Rooney crossed the tiles, clinging blindly to trepidation. He had never seen Ace so still. Even when Ace turned away from guests and the light left his eyes, he would frown or saunter to hide before Rooney could think of a thing to say.

Terribly, Rooney wondered if this was a good outcome after all. For him, his hope was justified, and he would get another chance at conveying the powerful sparks of emotion fanning flames at his synthetic heart. But what was Ace going to wake up to? Another grueling day of wearing a mask and playing a role? Pretending to be somebody he no longer was, or could ever be again?

Ace must feel, Rooney decided. He always could, even before he was aware of it. Rooney was perceptive enough for the both of them, to be by Ace’s side and convey the purpose of his intelligible sentiments. The day he could no longer be there to help Ace through it was the day their bond seemed to die. Ace would hardly look in his direction, let alone speak to him. There were no stakes to drive him back into Rooney’s world. They lived apart, and Ace must have been so lonely…

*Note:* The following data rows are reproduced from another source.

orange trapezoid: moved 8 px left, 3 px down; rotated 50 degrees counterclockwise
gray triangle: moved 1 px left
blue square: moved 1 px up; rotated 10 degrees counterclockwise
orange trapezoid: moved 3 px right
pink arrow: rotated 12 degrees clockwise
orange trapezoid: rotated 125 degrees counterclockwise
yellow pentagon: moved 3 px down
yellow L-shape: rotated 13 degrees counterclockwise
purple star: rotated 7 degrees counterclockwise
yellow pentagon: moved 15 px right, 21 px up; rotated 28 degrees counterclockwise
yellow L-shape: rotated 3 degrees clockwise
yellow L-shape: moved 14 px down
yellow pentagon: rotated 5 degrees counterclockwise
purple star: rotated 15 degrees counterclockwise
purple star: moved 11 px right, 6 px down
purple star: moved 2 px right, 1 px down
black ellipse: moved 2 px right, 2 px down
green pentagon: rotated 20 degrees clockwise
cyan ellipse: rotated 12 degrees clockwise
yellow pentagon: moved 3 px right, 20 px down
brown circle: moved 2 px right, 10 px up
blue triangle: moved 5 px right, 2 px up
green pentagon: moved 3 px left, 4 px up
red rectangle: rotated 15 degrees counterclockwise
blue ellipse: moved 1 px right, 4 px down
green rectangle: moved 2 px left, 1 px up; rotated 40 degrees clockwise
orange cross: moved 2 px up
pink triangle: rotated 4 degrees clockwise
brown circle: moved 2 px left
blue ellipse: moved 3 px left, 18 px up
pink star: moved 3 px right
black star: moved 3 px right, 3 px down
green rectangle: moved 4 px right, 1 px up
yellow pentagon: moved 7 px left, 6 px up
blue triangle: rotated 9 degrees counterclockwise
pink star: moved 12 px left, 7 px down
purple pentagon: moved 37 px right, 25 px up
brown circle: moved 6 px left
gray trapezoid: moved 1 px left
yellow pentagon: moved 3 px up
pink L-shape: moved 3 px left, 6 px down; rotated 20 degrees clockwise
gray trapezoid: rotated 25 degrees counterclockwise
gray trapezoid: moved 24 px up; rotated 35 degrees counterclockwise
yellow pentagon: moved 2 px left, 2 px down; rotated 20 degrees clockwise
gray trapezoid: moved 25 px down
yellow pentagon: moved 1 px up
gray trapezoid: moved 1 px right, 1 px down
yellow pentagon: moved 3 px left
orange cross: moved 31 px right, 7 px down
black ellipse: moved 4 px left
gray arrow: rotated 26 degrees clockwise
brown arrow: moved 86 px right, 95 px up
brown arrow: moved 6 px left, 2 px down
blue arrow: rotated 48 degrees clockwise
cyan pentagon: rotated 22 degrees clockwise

Seized with the impossible twist of grief’s knife buried deep in his circuits, Rooney reached for Ace’s still, ungloved hand, pressing it firmly between his own. Ace was cold, the heat from his machinery still beginning to flow back through him. Their paws were mismatched, like everything else they shared. Rooney was made for him, and taken away, all in the same breath. Ace was taken from him.

Ace wasn't the only one who was lonely.

“I don't know what exactly I did to make you hate me,” Rooney whispered, pressing his cheek to the tabletop and squeezing Ace’s hand. “But whatever it is, I'm sorry. Tell me what I can do to change, and I'll do it. Anything. All you have to do is name it. Please.”

Whatever happened to humans when they died, not one of them in the Playhouse would have the pleasure of another life. This was the only chance they would ever get to exist, and to make the most of it. Rooney seethed, always, that Ace was stretched so thin. He was made to be a cog in a much greater machine, and it wasn't fair. Why had Rockefeller and Carlysle made them to love, and grieve, and bring them every opportunity to feel only one of those things?

“I want to be with you so badly I could die with it,” Rooney murmured. He could feel the hard endoskeleton beneath Ace’s “skin.” It must have been years since the last time he was so close to his old partner. “And the trouble is, I can't. I can't die. And neither can you. But would you, if you could? Are you as empty inside as I am, or am I kidding myself? Maybe you can't forgive me at all. Maybe you don't want to.”

There had always been a faint ticking sound in Ace’s chest. About the halls it was inaudible, but in the quiet of the room they used to share, Rooney heard it loud and clear. Ace was made up of old parts, from the first Atticus design, so Carlysle said. He ought to know. Ace was partly his handiwork, after all. Rooney always likened it to a human’s heartbeat. To a clock, counting down to something terrible. And at the very same time, it brought Rooney peace.

Tick… tick… tick…

He hoped Ace would find peace. They could search together, ceiling to cellar, until it beamed before their eyes.